Figure 7:. Interstitial macrophages “spill” into alveolar space.

a. UMAP illustrating subsets of interstitial macrophages, reclustering of interstitial macrophage clusters from Figure 5a. b. Heatmap of expression of shared and unique genes among interstitial macrophage subsets and resident or monocyte-derived alveolar macrophages, each column represents a single donor or patient. c. Comparison of proportions of interstitial macrophage subsets between lungs from donors and patients with SSc-ILD. q-value < 0.05 are shown above each pair of boxplots, Mann-Whitney U tests with FDR correction. d. Representative Xenium image showing interstitial macrophages associated with blood vessel (arrow), alveolar parenchyma (double arrow), and alveolar space (arrowhead) of the donor lungs. Cell boundary stain from Xenium cell segmentation kit is shown. Each dot represents corresponding transcripts (see legend). Orange polygons represent interstitial macrophages as segmented by Xenium Ranger. e. Comparison of the number of monocytes, T cells, and neutrophils between alveoli with and without interstitial macrophages in the donor lungs. Pairwise Wilcoxon signed-rank tests with FDR correction.

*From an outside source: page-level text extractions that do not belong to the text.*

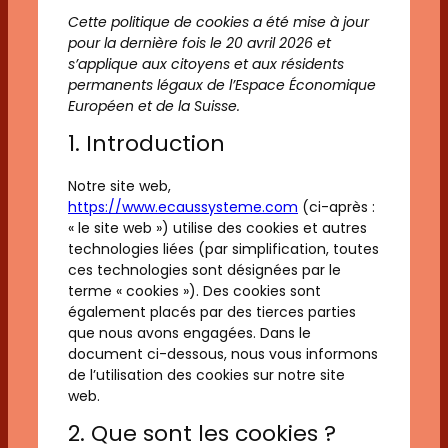
Cette politique de cookies a été mise à jour
pour la dernière fois le 20 avril 2026 et
s’applique aux citoyens et aux résidents
permanents légaux de l’Espace Économique
Européen et de la Suisse.
1. Introduction
Notre site web,
https://www.ecaussysteme.com
(ci-après :
« le site web ») utilise des cookies et autres
technologies liées (par simplification, toutes
ces technologies sont désignées par le
terme « cookies »). Des cookies sont
également placés par des tierces parties
que nous avons engagées. Dans le
document ci-dessous, nous vous informons
de l’utilisation des cookies sur notre site
web.
2. Que sont les cookies ?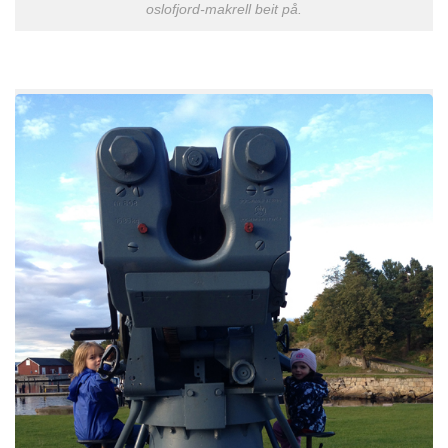
oslofjord-makrell beit på.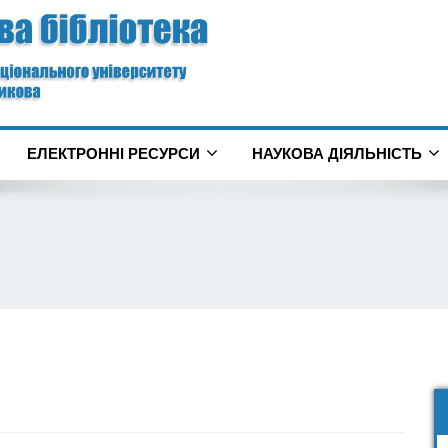
ЕЛЕКТРОННІ РЕСУРСИ
НАУКОВА ДІЯЛЬНІСТЬ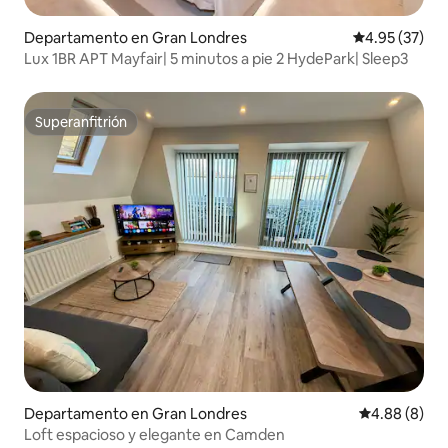
Departamento en Gran Londres
Calificación 
4.95 (37)
Lux 1BR APT Mayfair| 5 minutos a pie 2 HydePark| Sleep3
Superanfitrión
Superanfitrión
Departamento en Gran Londres
Calificación
4.88 (8)
Loft espacioso y elegante en Camden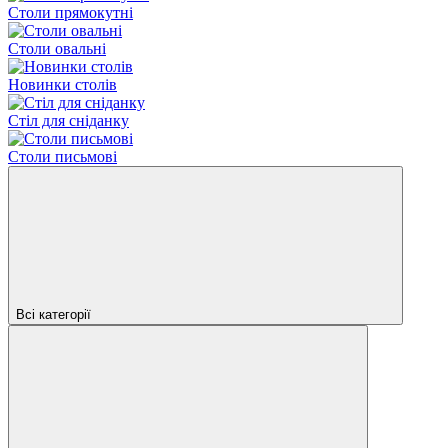
Столи прямокутні
Столи овальні
Новинки столів
Стіл для сніданку
Столи письмові
Всі категорії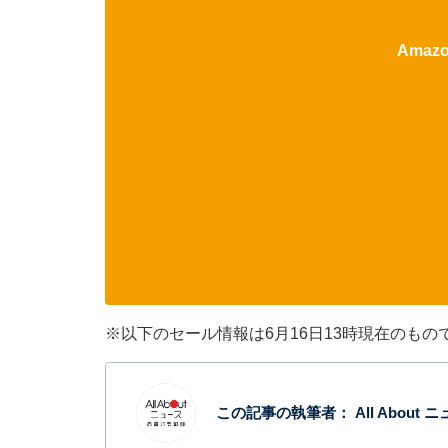
Ama
※以下のセール情報は6月16日13時現在のも
この記事の執筆者：
All Abou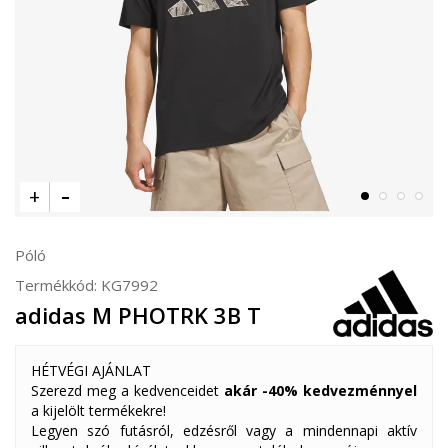
Póló
Termékkód:
KG7992
adidas M PHOTRK 3B T
HÉTVÉGI AJÁNLAT
Szerezd meg a kedvenceidet
akár -40% kedvezménnyel
a kijelölt termékekre!
Legyen szó futásról, edzésről vagy a mindennapi aktív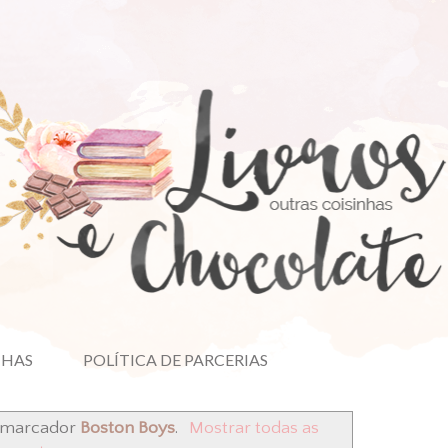
NHAS
POLÍTICA DE PARCERIAS
 marcador
Boston Boys
.
Mostrar todas as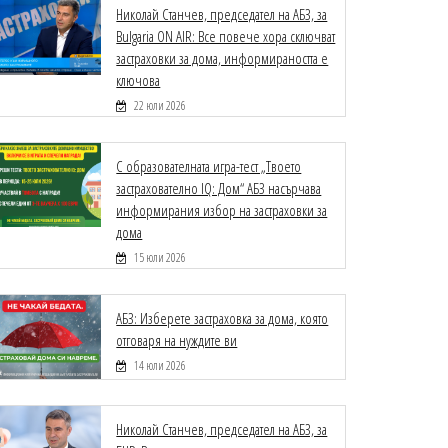
Николай Станчев, председател на АБЗ, за
Bulgaria ON AIR: Все повече хора сключват
застраховки за дома, информираността е
ключова
22 юли 2026
С образователната игра-тест „Твоето
застрахователно IQ: Дом“ АБЗ насърчава
информирания избор на застраховки за
дома
15 юли 2026
АБЗ: Изберете застраховка за дома, която
отговаря на нуждите ви
14 юли 2026
Николай Станчев, председател на АБЗ, за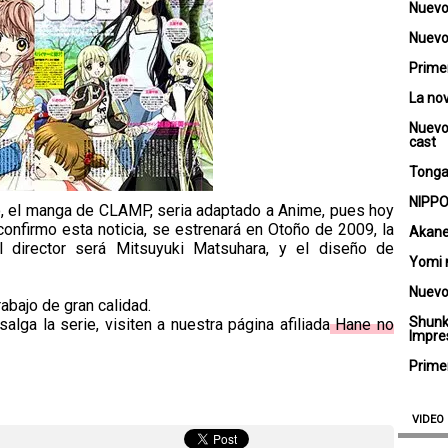
Nuevo
Nuevo 
Primer
La no
Nuevo
cast
Tongar
NIPPO
o, el manga de CLAMP, seria adaptado a Anime, pues hoy
onfirmo esta noticia, se estrenará en Otoño de 2009, la
Akane
 director será Mitsuyuki Matsuhara, y el diseño de
Yomi 
Nuevo
abajo de gran calidad.
Shunk
lga la serie, visiten a nuestra página afiliada
Hane no
Impre
Primer
VIDEO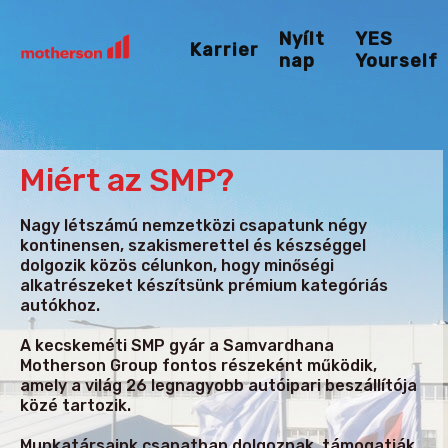
Nyílt
YES
Karrier
nap
Yourself
Miért az SMP?
Nagy létszámú nemzetközi csapatunk négy
kontinensen, szakismerettel és készséggel
dolgozik közös célunkon, hogy minőségi
alkatrészeket készítsünk prémium kategóriás
autókhoz.
A kecskeméti SMP gyár a Samvardhana
Motherson Group fontos részeként működik,
amely a világ 26 legnagyobb autóipari beszállítója
közé tartozik.
Munkatársaink csapatban dolgoznak, támogatják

Figure 8:. Pharmacological targets in patients with SSc-ILD.

a. Dot plots illustrating expression of genes encoding ligands, receptors, or enzymes that are currently in clinical trials for patients with SSc-ILD. Reanalysis of publicly available data from patients with end-stage SSc-ILD. Significant differentially-expressed genes are outlined (see Figure S8c,d). b. Correlation between average expression of TNFSF15 in BALF and % of predicted forced vital capacity (FVC). Pearson correlation. Shaded area corresponds to the 95% confidence interval. c. Expression of CSF1R in subsets of alveolar and interstitial macrophages from BALF. Mann-Whitney U tests with FDR correction, ns: not significant, * q-value < 0.05, ** q-value < 0.01, *** q-value < 0.001.